- [Task]
Match the string "Kawasaki" against each line below, and copy every line that matches.

- [Data in this exercise]
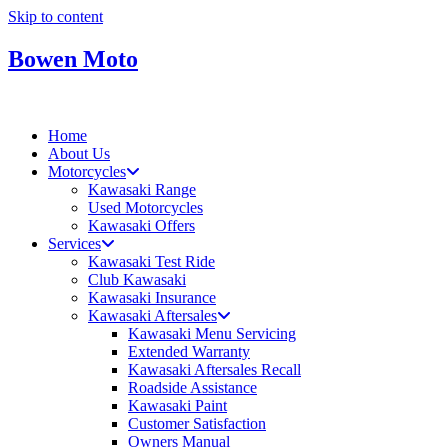
Skip to content
Bowen Moto
Home
About Us
Motorcycles
Kawasaki Range
Used Motorcycles
Kawasaki Offers
Services
Kawasaki Test Ride
Club Kawasaki
Kawasaki Insurance
Kawasaki Aftersales
Kawasaki Menu Servicing
Extended Warranty
Kawasaki Aftersales Recall
Roadside Assistance
Kawasaki Paint
Customer Satisfaction
Owners Manual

- [Answer area]
Kawasaki Range
Kawasaki Offers
Kawasaki Test Ride
Club Kawasaki
Kawasaki Insurance
Kawasaki Aftersales
Kawasaki Menu Servicing
Kawasaki Aftersales Recall
Kawasaki Paint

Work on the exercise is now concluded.